While still a tad on the periphery, bitcoin, an "anonymous, decentralized digital currency" created by a Japanese programmer in 2009, deserves a mention. You don’t need a bitcoin to make mobile payments; it’s simply an alternative to dollars. You "mine" and send these digital coins through the internet by running a free program called Bitcoin Miner.
Mining requires a set amount of work for one bitcoin, which is pre-determined by a network to keep it "predictable and limited." You keep bitcoins in your digital wallet and can buy anything with them - as long as the other person accepts them. Some examples of things you can purchase include T-shirts, chemicals, musical instruments, virtual art and countless other products and services.
The value of the bitcoin—which is as legitimate as any peer-to-peer currency - has ranged drastically, but as of publishing date one bitcoin was worth about $7. A $21 million cap makes the mining process an interesting one, and affects value.
Does a decentralized, hard-to-tax currency that doesn’t weigh down your pockets sound appealing? Here are some advantages and disadvantages to take note of.
- Bitcoins are traded person to person with no middle man.
- It’s an international currency.
- Transaction fees are pretty much nil.
- Exchanges can be challenging due to transaction scripts.
- Since bitcoins are traded publicly, privacy issues can arise.
- Bitcoins aren’t backed by anything and aren’t insured.
Keeping your digital wallet close
So should you toss your wallet in the compost pile? Not quite yet. Those in the know predict we’re about five years from full-fledged implementation. Security issues, among other challenges, need to be hashed out.

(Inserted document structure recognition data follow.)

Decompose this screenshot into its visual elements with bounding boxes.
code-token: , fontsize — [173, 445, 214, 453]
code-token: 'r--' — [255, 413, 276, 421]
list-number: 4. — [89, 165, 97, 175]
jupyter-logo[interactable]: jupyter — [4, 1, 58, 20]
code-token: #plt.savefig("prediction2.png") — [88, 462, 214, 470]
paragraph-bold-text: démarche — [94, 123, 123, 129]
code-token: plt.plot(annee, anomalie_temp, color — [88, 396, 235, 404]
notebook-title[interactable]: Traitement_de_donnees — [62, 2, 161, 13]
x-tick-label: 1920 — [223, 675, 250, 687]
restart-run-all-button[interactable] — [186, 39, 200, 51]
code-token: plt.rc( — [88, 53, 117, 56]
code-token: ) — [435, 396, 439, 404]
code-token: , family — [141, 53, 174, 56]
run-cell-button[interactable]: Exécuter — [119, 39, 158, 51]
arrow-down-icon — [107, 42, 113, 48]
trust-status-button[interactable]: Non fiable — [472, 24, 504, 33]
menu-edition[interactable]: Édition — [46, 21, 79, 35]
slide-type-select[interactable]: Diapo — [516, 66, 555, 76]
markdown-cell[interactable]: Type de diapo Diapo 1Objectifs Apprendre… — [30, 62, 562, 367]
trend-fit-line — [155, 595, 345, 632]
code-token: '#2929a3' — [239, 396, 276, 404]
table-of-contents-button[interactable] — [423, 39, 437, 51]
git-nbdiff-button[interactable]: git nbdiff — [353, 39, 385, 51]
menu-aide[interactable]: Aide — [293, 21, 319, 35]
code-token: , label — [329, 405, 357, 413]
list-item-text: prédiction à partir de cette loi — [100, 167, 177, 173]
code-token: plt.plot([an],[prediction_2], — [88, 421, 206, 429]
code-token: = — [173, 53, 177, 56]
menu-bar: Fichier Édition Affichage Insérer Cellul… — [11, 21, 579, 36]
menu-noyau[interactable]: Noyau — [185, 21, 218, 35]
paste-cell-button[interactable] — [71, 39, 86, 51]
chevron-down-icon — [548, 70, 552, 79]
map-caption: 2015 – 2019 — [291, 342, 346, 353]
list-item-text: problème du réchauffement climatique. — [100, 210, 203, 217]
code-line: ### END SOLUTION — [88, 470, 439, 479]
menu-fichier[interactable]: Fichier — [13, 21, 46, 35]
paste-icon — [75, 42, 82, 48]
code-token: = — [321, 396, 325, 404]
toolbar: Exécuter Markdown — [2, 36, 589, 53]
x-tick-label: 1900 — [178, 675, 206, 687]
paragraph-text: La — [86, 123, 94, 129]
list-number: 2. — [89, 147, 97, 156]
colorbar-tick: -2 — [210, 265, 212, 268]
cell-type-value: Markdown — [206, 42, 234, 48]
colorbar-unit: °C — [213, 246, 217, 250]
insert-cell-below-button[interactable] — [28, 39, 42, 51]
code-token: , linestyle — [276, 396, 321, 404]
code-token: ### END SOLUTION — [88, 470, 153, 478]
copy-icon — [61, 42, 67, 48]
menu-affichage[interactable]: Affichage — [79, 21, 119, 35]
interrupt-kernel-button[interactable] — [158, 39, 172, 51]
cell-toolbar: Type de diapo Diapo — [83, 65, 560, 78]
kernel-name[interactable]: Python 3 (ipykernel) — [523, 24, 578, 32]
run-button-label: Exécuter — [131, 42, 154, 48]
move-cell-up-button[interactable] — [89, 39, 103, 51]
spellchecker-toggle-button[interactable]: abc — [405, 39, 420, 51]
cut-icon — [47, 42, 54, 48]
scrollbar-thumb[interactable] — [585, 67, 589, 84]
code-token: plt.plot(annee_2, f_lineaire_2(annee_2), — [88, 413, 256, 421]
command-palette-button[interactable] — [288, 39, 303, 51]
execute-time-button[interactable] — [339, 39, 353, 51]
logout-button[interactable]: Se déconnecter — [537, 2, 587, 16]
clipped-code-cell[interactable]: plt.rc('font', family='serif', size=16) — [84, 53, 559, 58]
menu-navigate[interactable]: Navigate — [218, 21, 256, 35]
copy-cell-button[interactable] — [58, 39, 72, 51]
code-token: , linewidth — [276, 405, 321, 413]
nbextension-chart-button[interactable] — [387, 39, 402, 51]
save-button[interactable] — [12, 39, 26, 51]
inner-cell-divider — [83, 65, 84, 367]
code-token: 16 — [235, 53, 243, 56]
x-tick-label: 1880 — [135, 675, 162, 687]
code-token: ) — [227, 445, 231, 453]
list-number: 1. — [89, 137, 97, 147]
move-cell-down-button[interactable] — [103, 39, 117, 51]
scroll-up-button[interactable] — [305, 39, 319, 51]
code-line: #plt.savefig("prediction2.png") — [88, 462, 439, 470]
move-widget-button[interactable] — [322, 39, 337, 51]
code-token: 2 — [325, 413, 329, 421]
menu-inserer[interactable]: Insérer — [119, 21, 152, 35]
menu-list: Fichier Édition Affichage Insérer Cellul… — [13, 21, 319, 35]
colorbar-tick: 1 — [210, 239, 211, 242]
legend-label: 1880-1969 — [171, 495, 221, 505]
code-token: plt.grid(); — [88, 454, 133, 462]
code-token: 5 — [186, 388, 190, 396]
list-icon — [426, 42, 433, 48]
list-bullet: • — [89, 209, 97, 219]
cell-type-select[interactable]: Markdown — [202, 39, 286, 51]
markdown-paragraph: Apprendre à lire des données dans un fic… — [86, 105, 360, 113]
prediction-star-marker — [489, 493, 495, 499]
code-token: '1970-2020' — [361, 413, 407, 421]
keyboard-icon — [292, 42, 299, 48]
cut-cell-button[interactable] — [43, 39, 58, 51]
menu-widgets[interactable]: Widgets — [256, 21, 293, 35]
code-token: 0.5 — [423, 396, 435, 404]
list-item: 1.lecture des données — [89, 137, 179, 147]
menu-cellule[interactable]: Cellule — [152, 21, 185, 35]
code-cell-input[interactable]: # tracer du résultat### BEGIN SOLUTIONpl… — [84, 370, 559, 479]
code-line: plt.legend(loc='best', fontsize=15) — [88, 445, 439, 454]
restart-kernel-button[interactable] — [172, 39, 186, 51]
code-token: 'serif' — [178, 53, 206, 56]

Consumers are still dealing with the fear that comes from swiping an actual card, so it’s not likely that NFC is going to take the edge off those jitters, no matter how "lockable" and encrypted the digital wallet is. Cyber criminals no doubt are already figuring out ways to capture the information that is transmitted through the air, sans contact with a strip.
As all areas of life become more mobile, take care of your digital wallet in a similar way you would your actual wallet. Instead of double-checking to make sure your billfold is ensconced in a backpack, purse or man-bag, rely on mobile data security to keep you protected. It’s the best way to keep your financial information safe from invisible hacker "mitts" reaching in to steal your ducats.